原水爆禁止2024年世界大会へ親子で送り出して頂き本当にありがとうございました。

私自身は十数年ぶり、広島大会は初めての参加でしたが、前回参加して得たものとは違うものを新たに得ることができたとともに、前回の参加経験があったからこそ湧き上がる感情といったものもありました。

また、この十数年の間に親となり、次の世代に核廃絶の意志を引き継ぎたい、という強い思いが芽生え、親子での参加をしました。

本来ならば子の世代には核廃絶運動が終焉を迎えているようにすべきですが、もし終焉を迎えていても、「再び核は持たない」という考えをもつ大人になってほしいと思います。

子どもたちにとってはこのような大きな集会でたくさんの人の話を聞くことは初めての経験であり、かなり戸惑っていたようで不機嫌極まりありませんでしたが(笑)、「あれはどういうこと?」と聞いてきたり、大会中に描いた絵や感想では子どもなりに感じたものがあった様子が分かりました。

以下、感想を交えながらの大会参加報告です。

(写真のうち、絵と文は子どもが描いたものです)

 

■開会総会(8月4日)

・開会総会で繰り返し聞かれた言葉は、今、核破局の「瀬戸際」にあるということです。

ロシアは核兵器による威嚇を繰り返し、核保有国のイスラエルは核をちらつかせながらガザでのジェノサイドを続けています。

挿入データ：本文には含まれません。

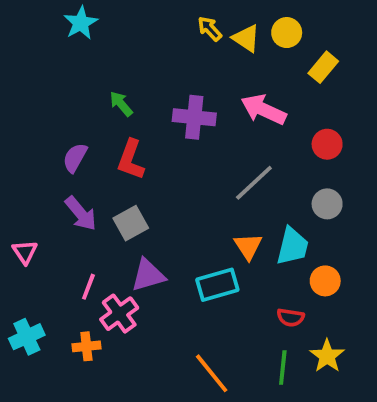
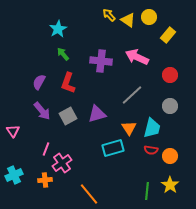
cyan star: (81, 23) -> (58, 29), moved
purple triangle: (148, 275) -> (97, 114), moved
orange circle: (325, 281) -> (170, 156), moved
red semicircle: (291, 317) -> (151, 150), moved
orange line: (212, 373) -> (89, 194), moved

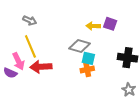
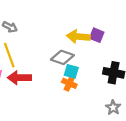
yellow arrow: (93, 26) -> (78, 37), size x1.5
orange cross: (87, 70) -> (69, 83), turned 32

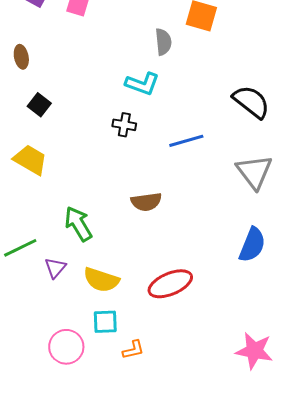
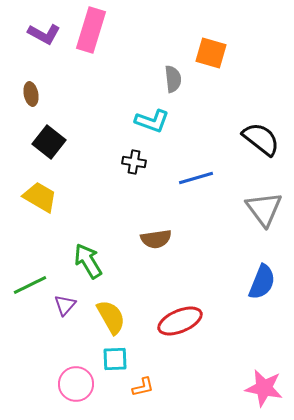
black square: (39, 105) -> (49, 142), size x1.4
yellow semicircle: (101, 280) -> (111, 317), turned -138

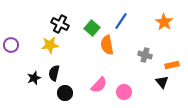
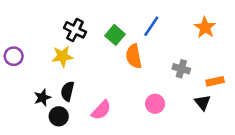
pink semicircle: (99, 85) -> (101, 110), moved
pink circle: (124, 92) -> (155, 104), moved
black circle: (65, 93) -> (59, 116), moved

NATO加盟国からは公然と核兵器配備・核抑止力強化の声があがっています。

また、東アジアでも核保有国との緊張と対立があります。

被爆者や各国の政府代表あいさつでは「核戦争の最大の危機を迎えている」「核軍縮は悲惨な状態にある」などの声が聞かれました。

 

・そのような中でも駐日インドネシア副大使が「核軍縮はわが国の最優先課題です」とあいさつの中で最初に話したことに驚きました。

そして「わが国は核兵器のない世界を達成するため、核兵器禁止条約は重要なステップと考えている。

まだ署名・批准していないすべての国に早期に署名・批准をするよう呼びかける」と続きました。

これらの言葉が日本政府からではないことに恥ずかしさや怒りを覚えました。

 

・「核破局の瀬戸際」とともに何度も聞かれた言葉が「被爆の実相の普及」です。

被爆者の高齢化により、被爆体験を直接聞くことができなくなっている今、いかに被爆の実相を広めていくか、これも大きな課題です。

 

・私が前回参加したときとの大きな違いは核兵器禁止条約が発効していることです。

世界大会に先だって開催された国際会議の国際会議宣言にも書かれていますが、これは「希望の光」です。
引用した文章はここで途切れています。